Open-source AI-gen video detection model
Please see the blog post for more details. You can find the model weight at our Huggingface Hub repository.
Install the package with its dependencies:
pip install cakelens-v5
The package provides a command line tool cakelens
for easy video detection:
# Using Hugging Face Hub (recommended)
cakelens video.mp4
# Using local model file
cakelens video.mp4 --model-path model.pt
--model-path
: Path to the model checkpoint file (optional - will load from Hugging Face Hub if not provided)--batch-size
: Batch size for inference (default: 1)--device
: Device to run inference on (cpu
,cuda
,mps
) - auto-detected if not specified--verbose, -v
: Enable verbose logging--output
: Output file path for results (JSON format)

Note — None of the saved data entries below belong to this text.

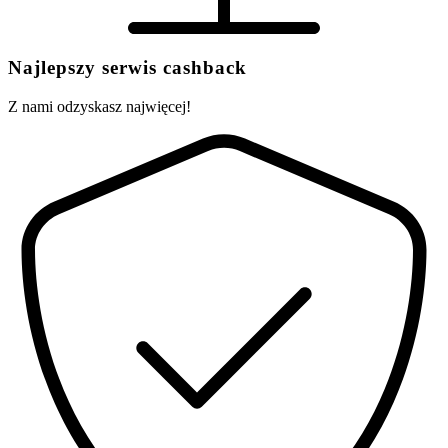
Najlepszy serwis cashback
Z nami odzyskasz najwięcej!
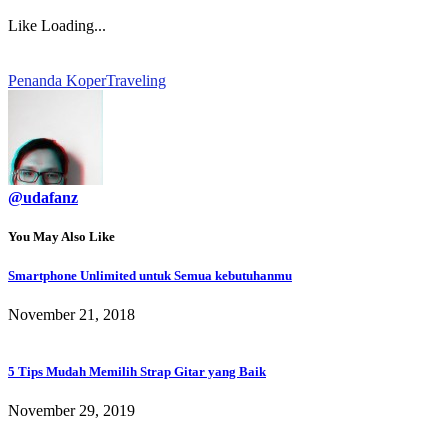
Like
Loading...
Penanda Koper
Traveling
@udafanz
You May Also Like
Smartphone Unlimited untuk Semua kebutuhanmu
November 21, 2018
5 Tips Mudah Memilih Strap Gitar yang Baik
November 29, 2019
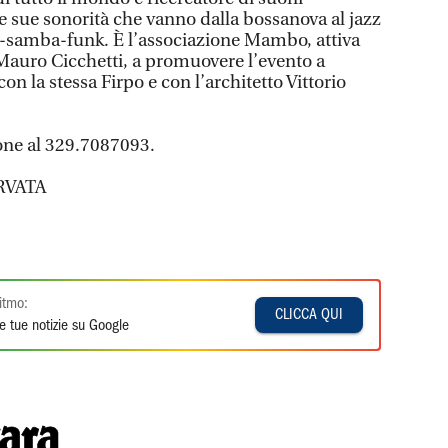
 le sue sonorità che vanno dalla bossanova al jazz
ro-samba-funk. È l’associazione Mambo, attiva
Mauro Cicchetti, a promuovere l’evento a
on la stessa Firpo e con l’architetto Vittorio
ione al 329.7087093.
RVATA
itmo:
CLICCA QUI
e tue notizie su Google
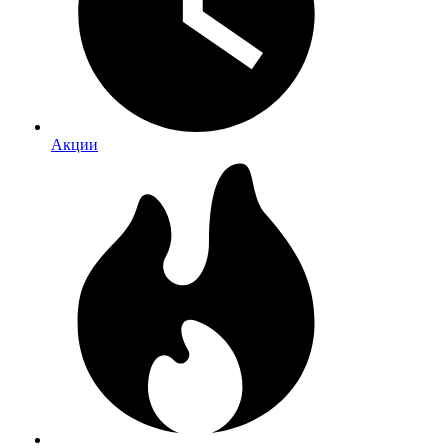
Акции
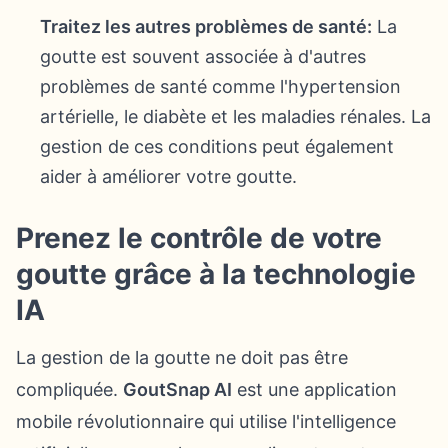
Traitez les autres problèmes de santé:
La
goutte est souvent associée à d'autres
problèmes de santé comme l'hypertension
artérielle, le diabète et les maladies rénales. La
gestion de ces conditions peut également
aider à améliorer votre goutte.
Prenez le contrôle de votre
goutte grâce à la technologie
IA
La gestion de la goutte ne doit pas être
compliquée.
GoutSnap AI
est une application
mobile révolutionnaire qui utilise l'intelligence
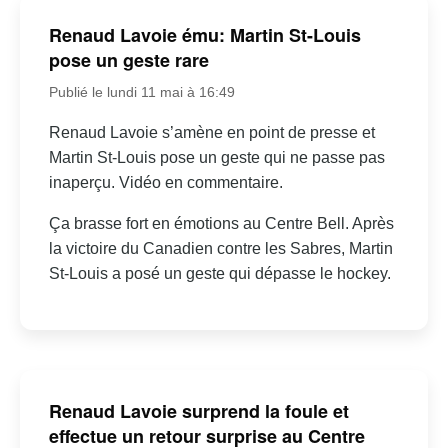
Renaud Lavoie ému: Martin St-Louis
pose un geste rare
Publié le lundi 11 mai à 16:49
Renaud Lavoie s’amène en point de presse et
Martin St-Louis pose un geste qui ne passe pas
inaperçu. Vidéo en commentaire.
Ça brasse fort en émotions au Centre Bell. Après
la victoire du Canadien contre les Sabres, Martin
St-Louis a posé un geste qui dépasse le hockey.
Renaud Lavoie surprend la foule et
effectue un retour surprise au Centre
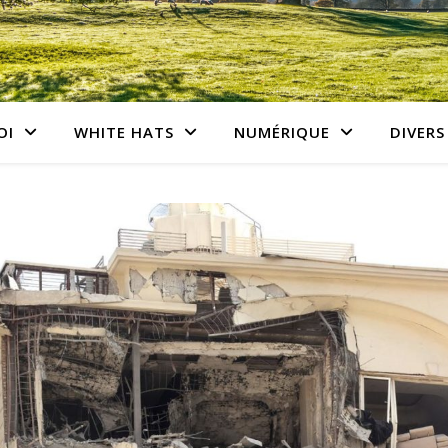
OI
WHITE HATS
NUMÉRIQUE
DIVERS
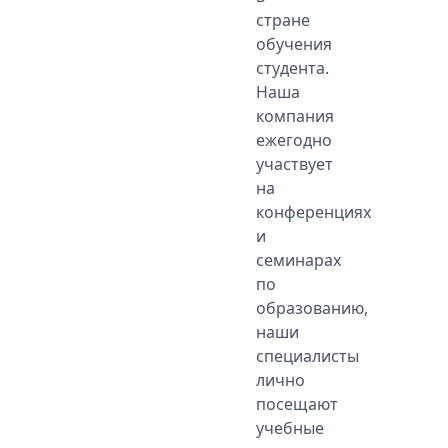
стране
обучения
студента.
Наша
компания
ежегодно
участвует
на
конференциях
и
семинарах
по
образованию,
наши
специалисты
лично
посещают
учебные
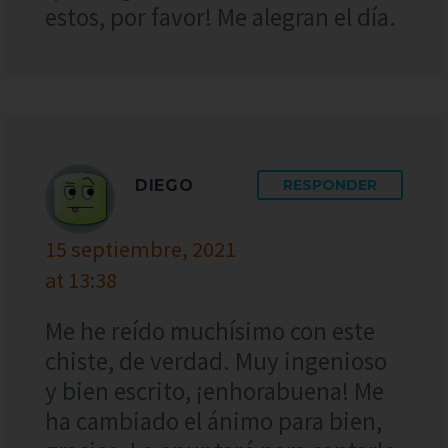
estos, por favor! Me alegran el día.
DIEGO
RESPONDER
15 septiembre, 2021
at 13:38
Me he reído muchísimo con este
chiste, de verdad. Muy ingenioso
y bien escrito, ¡enhorabuena! Me
ha cambiado el ánimo para bien,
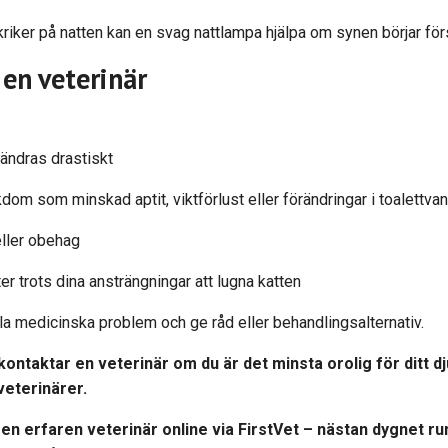
skriker på natten kan en svag nattlampa hjälpa om synen börjar fö
en veterinär
rändras drastiskt
dom som minskad aptit, viktförlust eller förändringar i toalettva
eller obehag
r trots dina ansträngningar att lugna katten
lla medicinska problem och ge råd eller behandlingsalternativ.
ontaktar en veterinär om du är det minsta orolig för ditt d
e veterinärer.
en erfaren veterinär online via
FirstVet
– nästan dygnet run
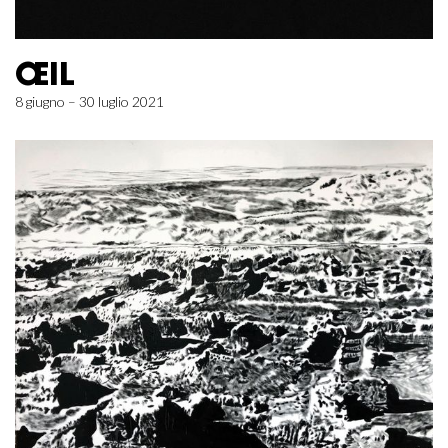
ŒIL
8 giugno – 30 luglio 2021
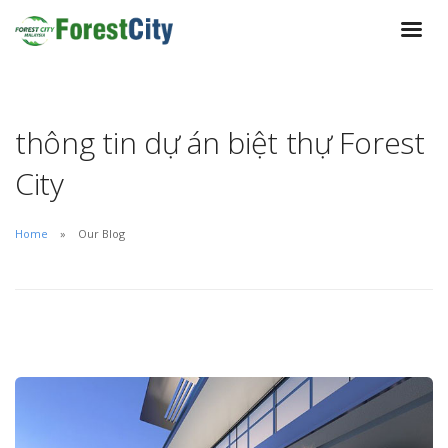
thông tin dự án biệt thự Forest
City
Home
Our Blog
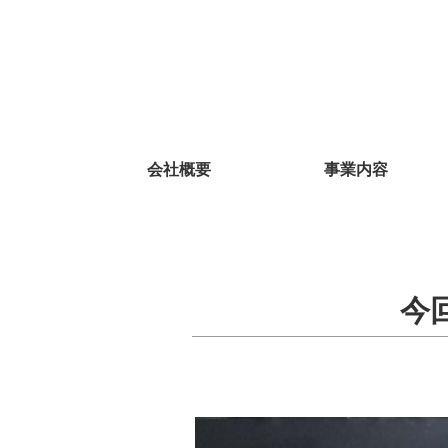
会社概要
事業内容
今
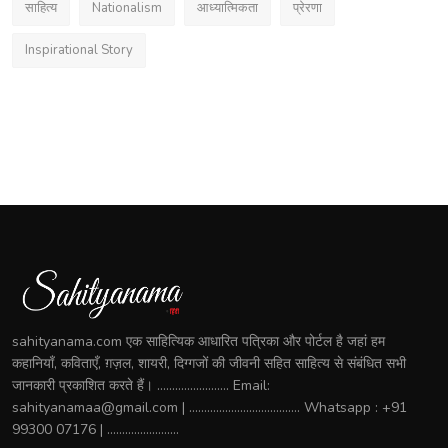
साहित्य
Nationalism
आध्यात्मिकता
प्रेरणा
Inspirational Story
sahityanama.com एक साहित्यिक आधारित पत्रिका और पोर्टल है जहां हम
कहानियाँ, कविताएँ, ग़ज़ल, शायरी, दिग्गजों की जीवनी सहित साहित्य से संबंधित सभी
जानकारी प्रकाशित करते हैं। ........................ Email:
sahityanamaa@gmail.com | ..................................... Whatsapp : +91
99300 07176 | ........................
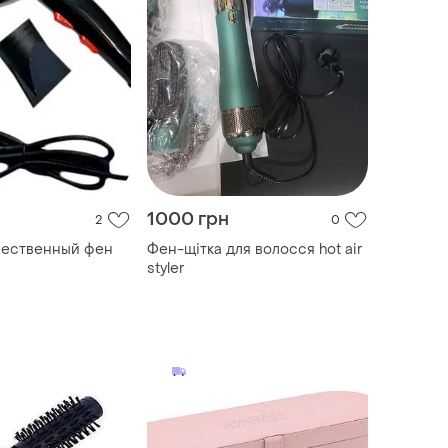
1000 грн
2
0
чественный фен
Фен-щітка для волосся hot air
styler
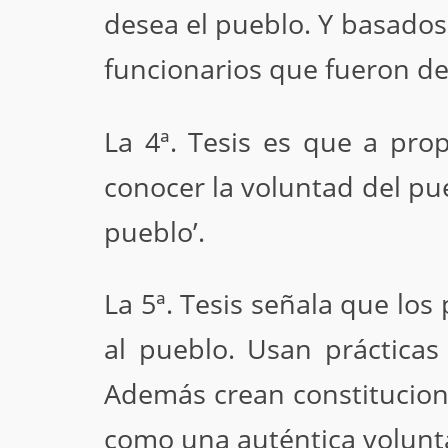
desea el pueblo. Y basados
funcionarios que fueron d
La 4ª. Tesis es que a pro
conocer la voluntad del pue
pueblo’.
La 5ª. Tesis señala que los
al pueblo. Usan prácticas 
Además crean constitucione
como una auténtica volunt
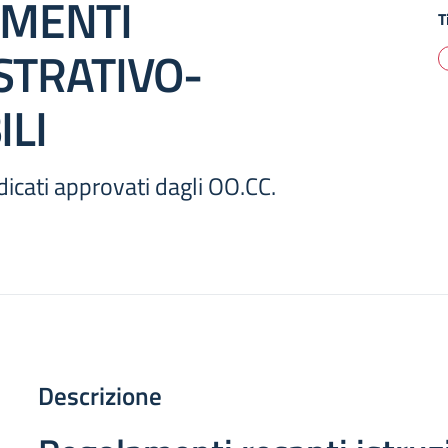
MENTI
T
TRATIVO-
ILI
icati approvati dagli OO.CC.
Descrizione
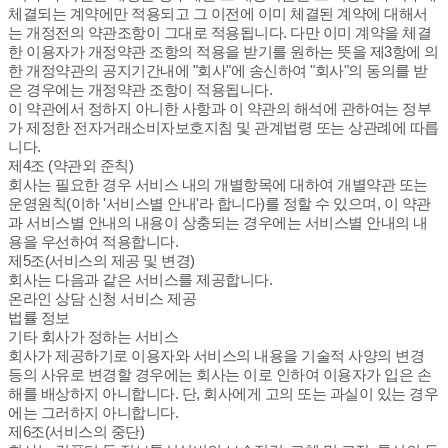
체결되는 계약에만 적용되고 그 이전에 이미 체결된 계약에 대해서
는 개정전의 약관조항이 그대로 적용됩니다. 다만 이미 계약을 체결
한 이용자가 개정약관 조항의 적용을 받기를 원하는 뜻을 제3항에 의
한 개정약관의 공지기간내에 "회사"에 송신하여 "회사"의 동의를 받
은 경우에는 개정약관 조항이 적용됩니다.
이 약관에서 정하지 아니한 사항과 이 약관의 해석에 관하여는 정부
가 제정한 전자거래소비자보호지침 및 관계법령 또는 상관례에 따릅
니다.
제4조 (약관외 준칙)
회사는 필요한 경우 서비스 내의 개별항목에 대하여 개별약관 또는
운영원칙(이하 '서비스별 안내'라 합니다)를 정할 수 있으며, 이 약관
과 서비스별 안내의 내용이 상충되는 경우에는 서비스별 안내의 내
용을 우선하여 적용합니다.
제5조(서비스의 제공 및 변경)
회사는 다음과 같은 서비스를 제공합니다.
온라인 상담 신청 서비스 제공
법률 정보
기타 회사가 정하는 서비스
회사가 제공하기로 이용자와 서비스의 내용을 기술적 사양의 변경
등의 사유로 변경할 경우에는 회사는 이로 인하여 이용자가 입은 손
해를 배상하지 아니합니다. 단, 회사에게 고의 또는 과실이 있는 경우
에는 그러하지 아니합니다.
제6조(서비스의 중단)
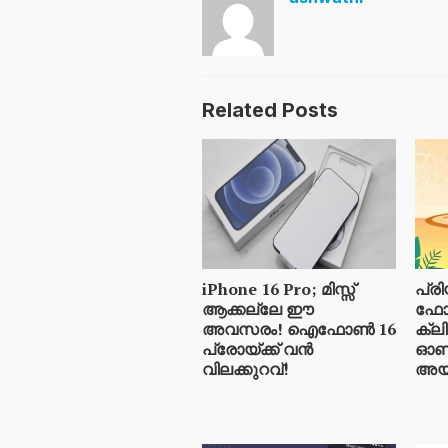
Related Posts
iPhone 16 Pro; മിസ്സ്
പ്രി
ആക്കല്ലേ ഈ
ഫോട്
അവസരം! ഐഫോൺ 16
ക്ലി
പ്രോയ്ക്ക് വൻ
ഓണ
വിലക്കുറവ്!
അയയ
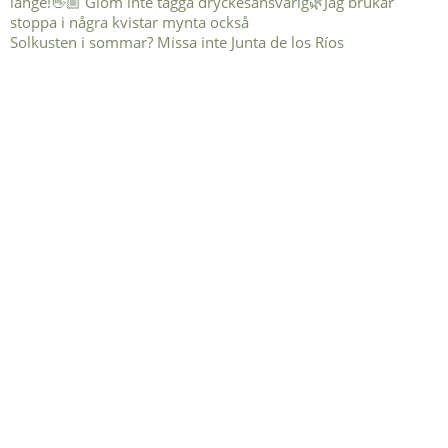
Solkusten i sommar? Missa inte Junta de los Ríos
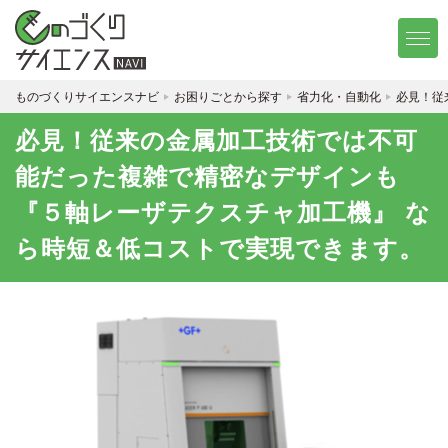
ものづくりサイエンスナビ
お困りごとから探す
省力化・自動化
必見！従
必見！従来の金属加工技術では不可
能だった複雑で精密なデザインも
『５軸レーザテクスチャ加工機』 な
ら時短＆低コストで実現できます。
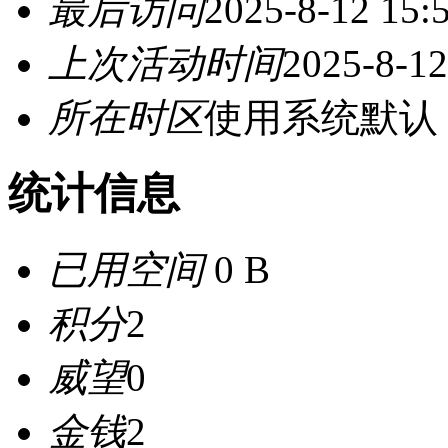
最后访问
2025-8-12 15:
上次活动时间
2025-8-12
所在时区
使用系统默认
统计信息
已用空间
0 B
积分
2
威望
0
金钱
2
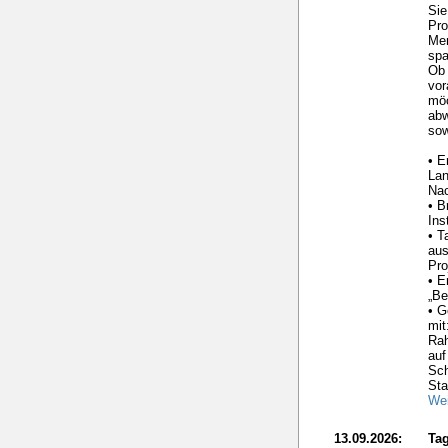
Sie
Pro
Me
spa
Ob 
vor
möc
ab
sow
• E
La
Nac
• B
Ins
• T
aus
Pro
• E
„Be
• G
mit
Ra
auf
Sc
Sta
Wei
13.09.2026:
Tag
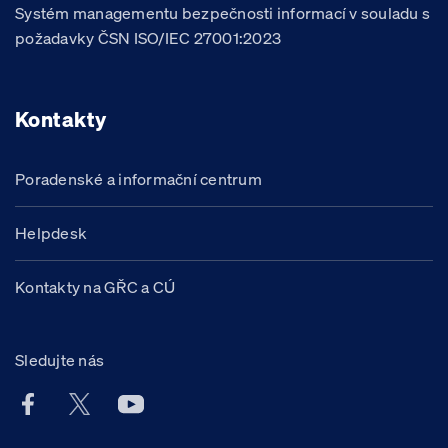
Systém managementu bezpečnosti informací v souladu s
požadavky ČSN ISO/IEC 27001:2023
Kontakty
Poradenské a informační centrum
Helpdesk
Kontakty na GŘC a CÚ
Sledujte nás
Facebook účet Celní správy ČR
X účet Celní správy ČR
Youtube účet Celní správy ČR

# Basic detection (uses Hugging Face Hub)
cakelens video.mp4
# Using local model file
cakelens video.mp4 --model-path model.pt
# With custom batch size and device
cakelens video.mp4 --batch-size 4 --device cuda
# Save results to JSON file
cakelens video.mp4 --output results.json
# Verbose output
cakelens video.mp4 --verbose
The tool provides:
- Real-time prediction percentages for each label
- Final mean predictions across all frames
- Option to save results in JSON format
- Detailed logging (with
--verbose
flag)
You can also use the detection functionality programmatically in your Python code:
import pathlib
from cakelens.detect import Detector
from cakelens.model import Model
# Create model and load from Hugging Face Hub
model = Model()
# load the model weights from Hugging Face Hub
model.load_from_huggingface_hub()
# or, if you have a local model file:
# model.load_state_dict(torch.load("model.pt")["model_state_dict"])
# Create detector
detector = Detector(
model=model,
batch_size=1,
device="cpu" # or "cuda", "mps", or None for auto-detection
)
# Run detection
video_path = pathlib.Path("video.mp4")
verdict = detector.detect(video_path)
# Access results
print(f"Video: {verdict.video_filepath}")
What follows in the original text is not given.